TASK MATERIAL:
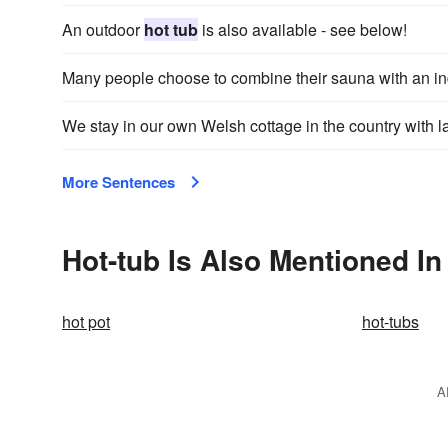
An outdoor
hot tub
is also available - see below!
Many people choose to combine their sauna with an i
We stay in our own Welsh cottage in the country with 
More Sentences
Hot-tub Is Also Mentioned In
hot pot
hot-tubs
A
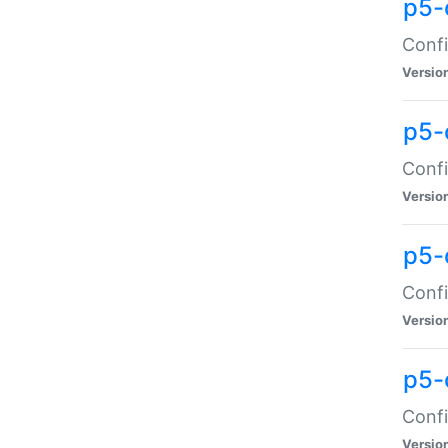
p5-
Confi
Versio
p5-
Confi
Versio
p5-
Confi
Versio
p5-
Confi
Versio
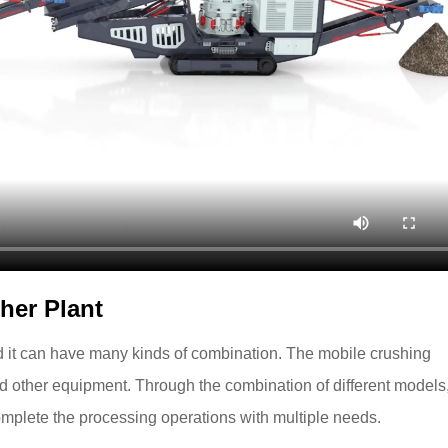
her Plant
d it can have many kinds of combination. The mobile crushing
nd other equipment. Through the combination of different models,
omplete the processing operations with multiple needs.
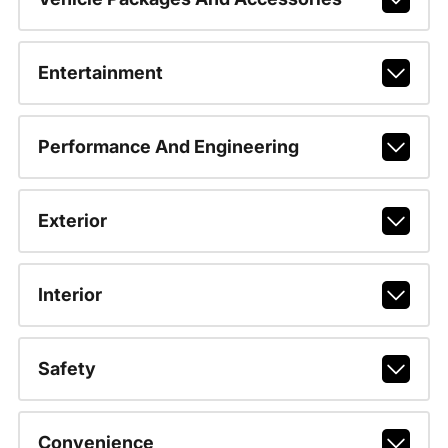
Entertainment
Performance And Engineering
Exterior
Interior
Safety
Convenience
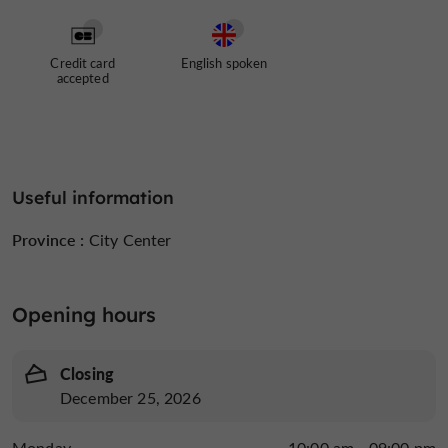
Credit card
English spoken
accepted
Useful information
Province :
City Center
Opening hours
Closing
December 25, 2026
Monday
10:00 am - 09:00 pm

--

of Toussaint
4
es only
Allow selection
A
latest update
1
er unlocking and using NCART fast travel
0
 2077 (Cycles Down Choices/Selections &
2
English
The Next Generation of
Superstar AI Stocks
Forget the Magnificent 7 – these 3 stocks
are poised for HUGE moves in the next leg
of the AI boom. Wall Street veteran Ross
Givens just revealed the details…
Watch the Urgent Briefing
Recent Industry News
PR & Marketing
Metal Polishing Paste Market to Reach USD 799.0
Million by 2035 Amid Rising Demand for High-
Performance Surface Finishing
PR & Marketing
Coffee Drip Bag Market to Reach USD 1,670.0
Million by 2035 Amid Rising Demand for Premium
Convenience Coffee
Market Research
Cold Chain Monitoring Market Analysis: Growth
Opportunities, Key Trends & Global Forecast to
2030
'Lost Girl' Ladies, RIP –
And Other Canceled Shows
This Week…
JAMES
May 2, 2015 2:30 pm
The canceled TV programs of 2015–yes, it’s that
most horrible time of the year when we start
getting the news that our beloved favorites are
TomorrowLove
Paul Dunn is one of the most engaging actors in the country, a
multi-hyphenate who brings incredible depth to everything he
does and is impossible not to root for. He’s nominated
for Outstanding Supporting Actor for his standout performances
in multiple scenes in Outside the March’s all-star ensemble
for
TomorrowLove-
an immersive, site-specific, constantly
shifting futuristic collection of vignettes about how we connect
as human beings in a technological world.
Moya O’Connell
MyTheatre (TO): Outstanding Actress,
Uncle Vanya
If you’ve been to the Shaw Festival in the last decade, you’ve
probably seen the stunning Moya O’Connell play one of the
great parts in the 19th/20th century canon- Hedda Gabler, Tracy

---

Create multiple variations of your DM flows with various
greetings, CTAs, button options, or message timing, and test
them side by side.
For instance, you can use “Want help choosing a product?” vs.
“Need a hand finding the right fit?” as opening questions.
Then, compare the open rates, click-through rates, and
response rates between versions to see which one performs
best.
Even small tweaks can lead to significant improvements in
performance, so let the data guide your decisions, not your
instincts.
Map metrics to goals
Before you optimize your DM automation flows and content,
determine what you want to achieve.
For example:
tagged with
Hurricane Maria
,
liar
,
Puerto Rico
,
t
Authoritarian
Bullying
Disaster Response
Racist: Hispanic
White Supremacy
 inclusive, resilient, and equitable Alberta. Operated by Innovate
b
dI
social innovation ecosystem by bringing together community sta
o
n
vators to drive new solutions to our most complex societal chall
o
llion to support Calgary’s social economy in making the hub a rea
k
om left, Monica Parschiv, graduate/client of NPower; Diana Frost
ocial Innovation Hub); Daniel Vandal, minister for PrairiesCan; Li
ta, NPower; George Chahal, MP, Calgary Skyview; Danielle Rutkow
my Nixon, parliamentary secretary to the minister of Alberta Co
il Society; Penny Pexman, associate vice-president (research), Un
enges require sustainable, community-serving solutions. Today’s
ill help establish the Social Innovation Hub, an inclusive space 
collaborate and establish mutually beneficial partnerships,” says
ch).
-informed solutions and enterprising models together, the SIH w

INSTRUCTIONS FOR THE TASK:
Within the listing above, give again exactly every line from the line with "vators to drive" through the line with "my Nixon, parliamentary", both included, and no other line.

FINAL ANSWER:
vators to drive new solutions to our most complex societal chall
o
llion to support Calgary’s social economy in making the hub a rea
k
om left, Monica Parschiv, graduate/client of NPower; Diana Frost
ocial Innovation Hub); Daniel Vandal, minister for PrairiesCan; Li
ta, NPower; George Chahal, MP, Calgary Skyview; Danielle Rutkow
my Nixon, parliamentary secretary to the minister of Alberta Co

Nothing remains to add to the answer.